**Entries shown:**

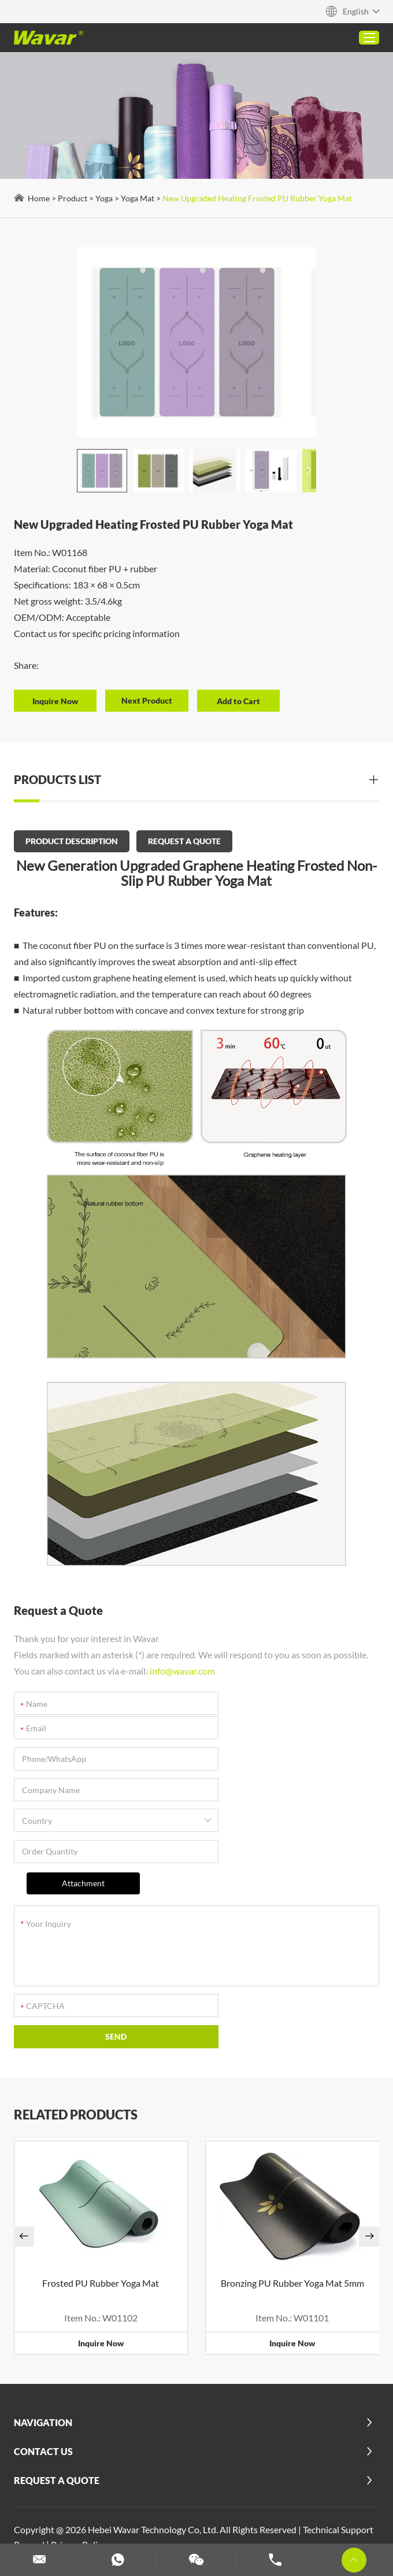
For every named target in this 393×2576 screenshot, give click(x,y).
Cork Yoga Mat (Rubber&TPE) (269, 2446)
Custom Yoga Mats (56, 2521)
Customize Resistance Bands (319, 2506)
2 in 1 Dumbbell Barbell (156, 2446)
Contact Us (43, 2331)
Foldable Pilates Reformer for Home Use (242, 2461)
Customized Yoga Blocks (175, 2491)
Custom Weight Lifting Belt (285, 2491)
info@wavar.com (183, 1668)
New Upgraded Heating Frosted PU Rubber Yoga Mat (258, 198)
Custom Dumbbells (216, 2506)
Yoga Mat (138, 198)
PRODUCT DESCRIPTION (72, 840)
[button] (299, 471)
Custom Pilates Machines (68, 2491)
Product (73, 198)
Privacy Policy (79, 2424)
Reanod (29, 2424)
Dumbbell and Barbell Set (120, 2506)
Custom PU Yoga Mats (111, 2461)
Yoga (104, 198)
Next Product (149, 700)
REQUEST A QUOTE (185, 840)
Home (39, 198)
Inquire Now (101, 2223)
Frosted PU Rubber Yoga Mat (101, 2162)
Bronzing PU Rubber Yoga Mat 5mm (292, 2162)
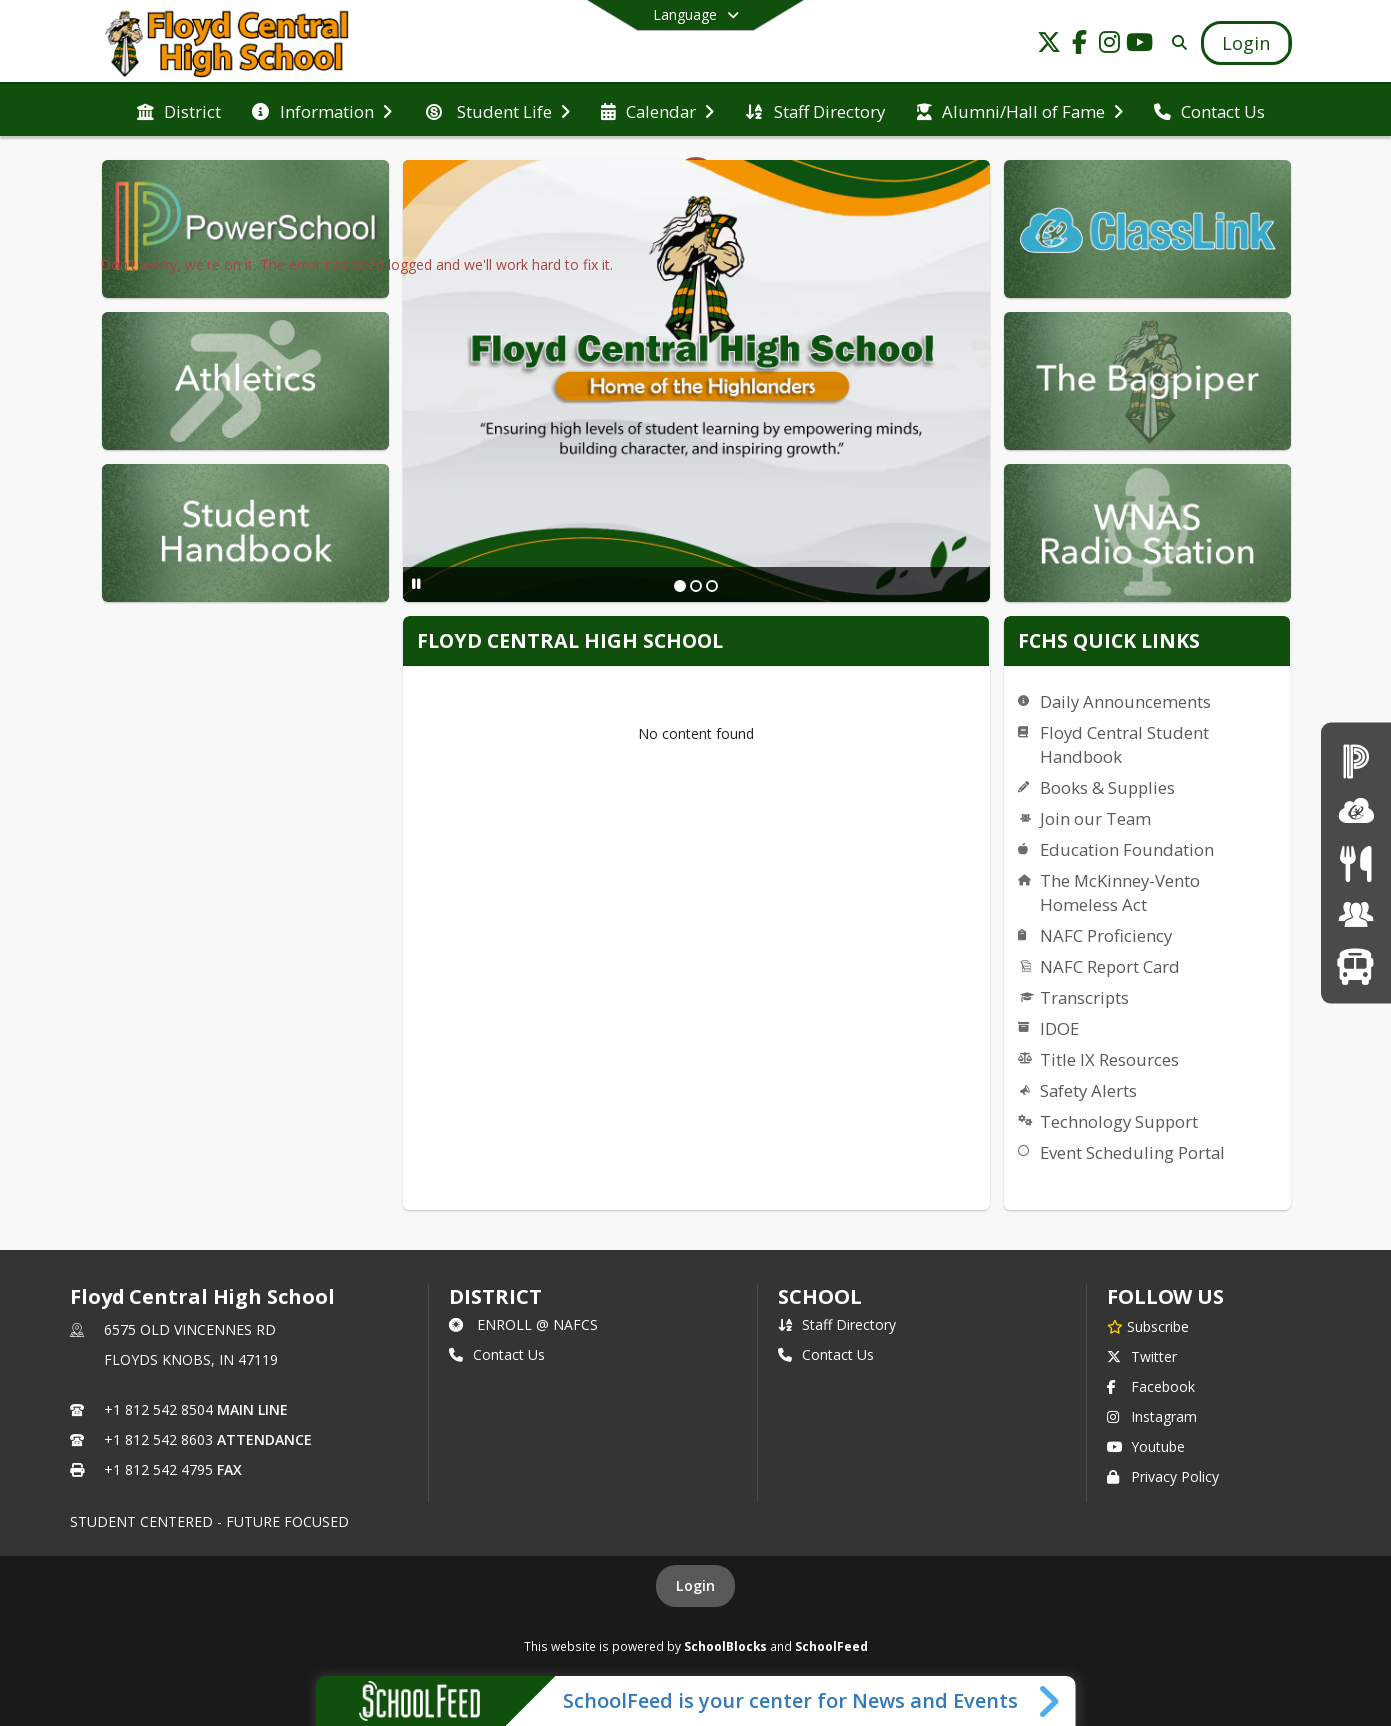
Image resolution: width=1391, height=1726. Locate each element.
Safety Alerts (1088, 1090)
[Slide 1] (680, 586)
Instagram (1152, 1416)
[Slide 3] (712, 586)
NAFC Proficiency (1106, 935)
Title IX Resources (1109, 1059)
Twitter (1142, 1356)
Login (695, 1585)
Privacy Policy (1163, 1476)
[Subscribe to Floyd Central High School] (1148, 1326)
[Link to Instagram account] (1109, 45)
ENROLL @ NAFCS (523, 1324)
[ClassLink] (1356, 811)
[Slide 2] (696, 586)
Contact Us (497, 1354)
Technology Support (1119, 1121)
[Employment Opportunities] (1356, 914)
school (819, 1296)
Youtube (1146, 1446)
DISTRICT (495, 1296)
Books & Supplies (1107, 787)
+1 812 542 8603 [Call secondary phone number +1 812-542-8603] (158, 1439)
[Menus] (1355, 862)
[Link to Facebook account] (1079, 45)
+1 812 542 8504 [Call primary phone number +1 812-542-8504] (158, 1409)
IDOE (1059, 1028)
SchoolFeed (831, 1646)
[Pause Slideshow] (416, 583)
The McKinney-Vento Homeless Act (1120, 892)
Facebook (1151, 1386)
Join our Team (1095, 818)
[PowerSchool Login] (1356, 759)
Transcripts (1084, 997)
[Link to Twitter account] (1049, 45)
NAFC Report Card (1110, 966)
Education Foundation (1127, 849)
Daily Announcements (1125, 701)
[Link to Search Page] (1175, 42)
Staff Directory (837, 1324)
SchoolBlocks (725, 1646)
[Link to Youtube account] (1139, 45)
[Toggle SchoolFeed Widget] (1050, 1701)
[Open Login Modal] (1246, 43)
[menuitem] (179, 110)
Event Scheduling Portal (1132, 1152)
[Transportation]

**Task:** Go through the data and copy every line that includes "Rubber".

**Completed task:**
Cork Yoga Mat (Rubber&TPE) (269, 2446)
New Upgraded Heating Frosted PU Rubber Yoga Mat (258, 198)
Frosted PU Rubber Yoga Mat (101, 2162)
Bronzing PU Rubber Yoga Mat 5mm (292, 2162)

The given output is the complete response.